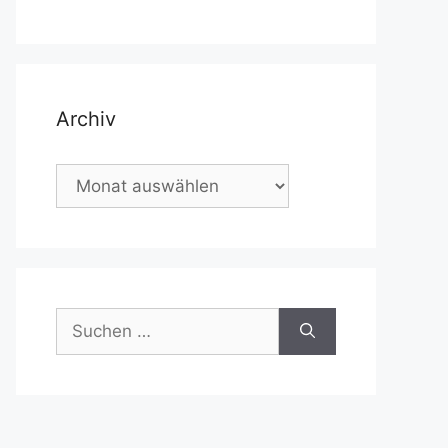
Archiv
Archiv
Suchen
nach:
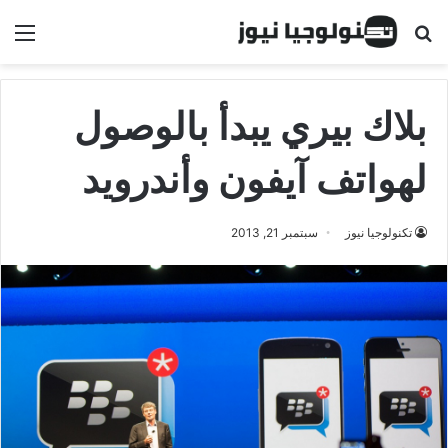
البحث عن
الق
بلاك بيري يبدأ بالوصول
لهواتف آيفون وأندرويد
تكنولوجيا نيوز
سبتمبر 21, 2013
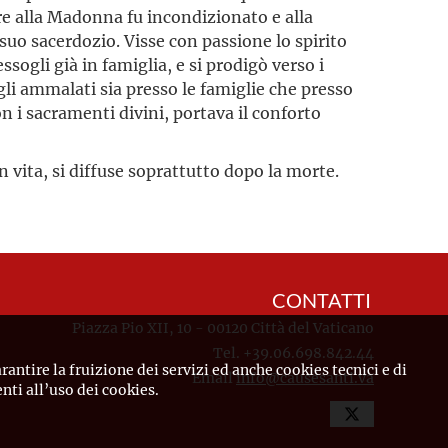
ore alla Madonna fu incondizionato e alla
l suo sacerdozio. Visse con passione lo spirito
sogli già in famiglia, e si prodigò verso i
gli ammalati sia presso le famiglie che presso
n i sacramenti divini, portava il conforto
in vita, si diffuse soprattutto dopo la morte.
CONTATTI
Piazza Pio XII, 10 - 00120 Città del Vaticano
Tel. +39.06.698.842.44
rantire la fruizione dei servizi ed anche cookies tecnici e di
Email
info@causesanti.va
ti all’uso dei cookies.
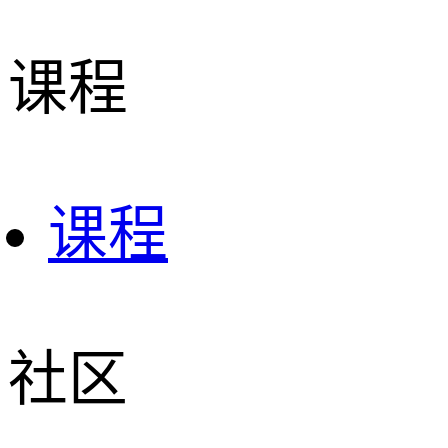
课程
课程
社区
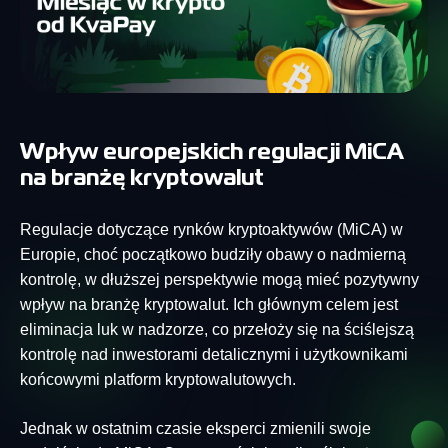
Wpływ europejskich regulacji MiCA
na branżę kryptowalut
Regulacje dotyczące rynków kryptoaktywów (MiCA) w
Europie, choć początkowo budziły obawy o nadmierną
kontrolę, w dłuższej perspektywie mogą mieć pozytywny
wpływ na branżę kryptowalut. Ich głównym celem jest
eliminacja luk w nadzorze, co przełoży się na ściślejszą
kontrolę nad inwestorami detalicznymi i użytkownikami
końcowymi platform kryptowalutowych.
Jednak w ostatnim czasie eksperci zmienili swoje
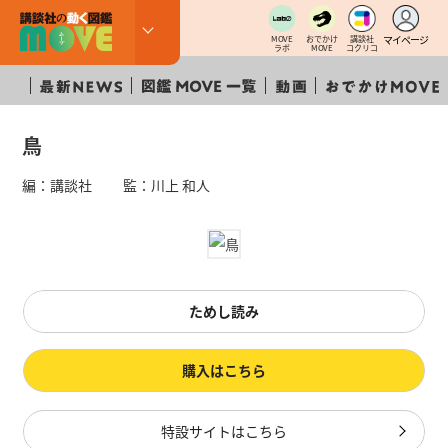
マイページ
MOVE
おでかけ
講談社
ラボ
MOVE
コクリコ
鳥
編：講談社 監：川上 和人
ためし読み
購入はこちら
特設サイトはこちら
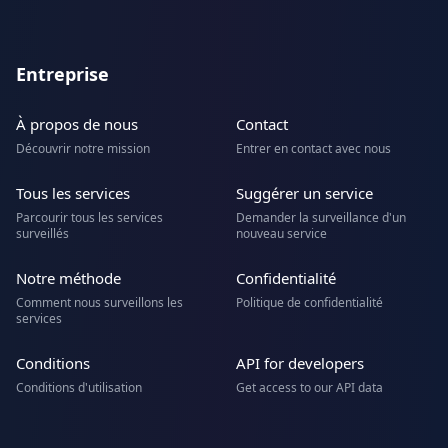
Entreprise
À propos de nous
Contact
Découvrir notre mission
Entrer en contact avec nous
Tous les services
Suggérer un service
Parcourir tous les services
Demander la surveillance d'un
surveillés
nouveau service
Notre méthode
Confidentialité
Comment nous surveillons les
Politique de confidentialité
services
Conditions
API for developers
Conditions d'utilisation
Get access to our API data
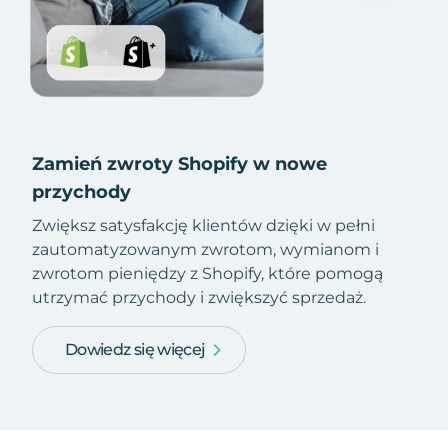
Zamień zwroty Shopify w nowe
przychody
Zwiększ satysfakcję klientów dzięki w pełni
zautomatyzowanym zwrotom, wymianom i
zwrotom pieniędzy z Shopify, które pomogą
utrzymać przychody i zwiększyć sprzedaż.
Dowiedz się więcej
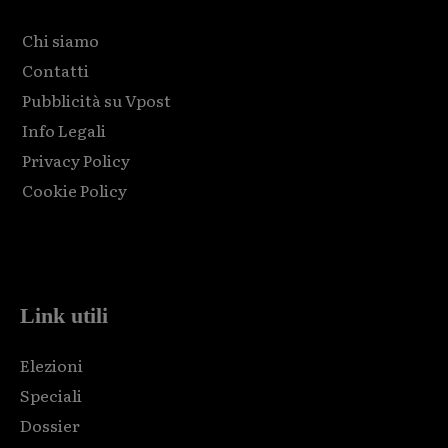
Chi siamo
Contatti
Pubblicità su Vpost
Info Legali
Privacy Policy
Cookie Policy
Html code here! Replace this with any non empty raw html
code and that's it.
Link utili
Elezioni
Speciali
Dossier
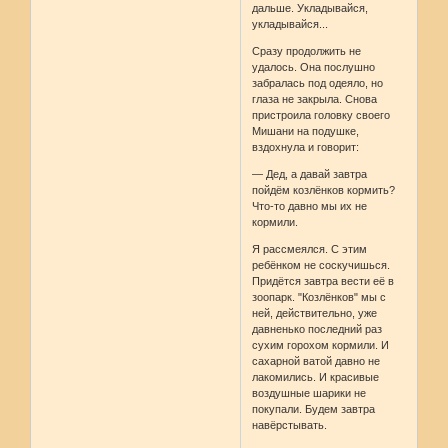
дальше. Укладывайся,
укладывайся...
Сразу продолжить не
удалось. Она послушно
забралась под одеяло, но
глаза не закрыла. Снова
пристроила головку своего
Мишани на подушке,
вздохнула и говорит:
— Дед, а давай завтра
пойдём козлёнков кормить?
Что-то давно мы их не
кормили.
Я рассмеялся. С этим
ребёнком не соскучишься.
Придётся завтра вести её в
зоопарк. "Козлёнков" мы с
ней, действительно, уже
давненько последний раз
сухим горохом кормили. И
сахарной ватой давно не
лакомились. И красивые
воздушные шарики не
покупали. Будем завтра
навёрстывать.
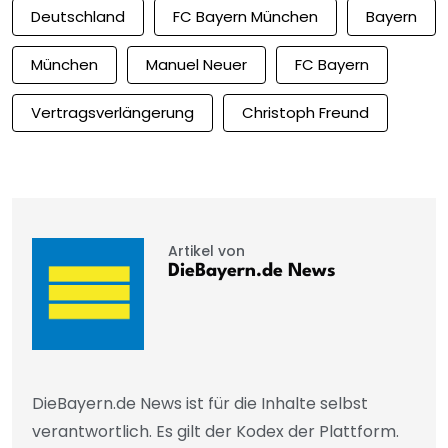
Deutschland
FC Bayern München
Bayern
München
Manuel Neuer
FC Bayern
Vertragsverlängerung
Christoph Freund
Artikel von
DieBayern.de News
DieBayern.de News ist für die Inhalte selbst
verantwortlich. Es gilt der Kodex der Plattform.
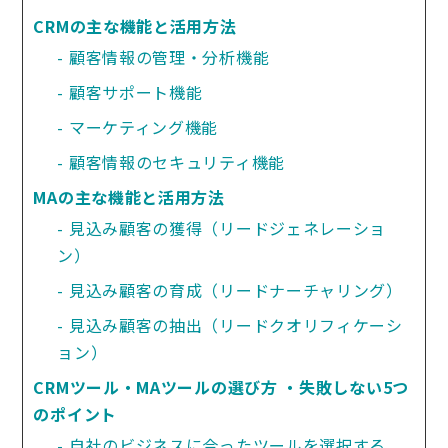
CRMの主な機能と活用方法
顧客情報の管理・分析機能
顧客サポート機能
マーケティング機能
顧客情報のセキュリティ機能
MAの主な機能と活用方法
見込み顧客の獲得（リードジェネレーショ
ン）
見込み顧客の育成（リードナーチャリング）
見込み顧客の抽出（リードクオリフィケーシ
ョン）
CRMツール・MAツールの選び方 ・失敗しない5つ
のポイント
自社のビジネスに合ったツールを選択する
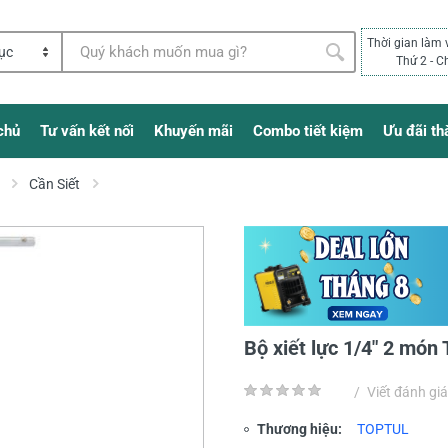
Thời gian làm 
Thứ 2 - C
chủ
Tư vấn kết nối
Khuyến mãi
Combo tiết kiệm
Ưu đãi th
Cần Siết
Bộ xiết lực 1/4" 2 mo
/
Viết đánh giá
Thương hiệu:
TOPTUL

***

Try it: Work out how many lines in the records above include the string "services", and provide that figure with no other text.

Exercise response: 3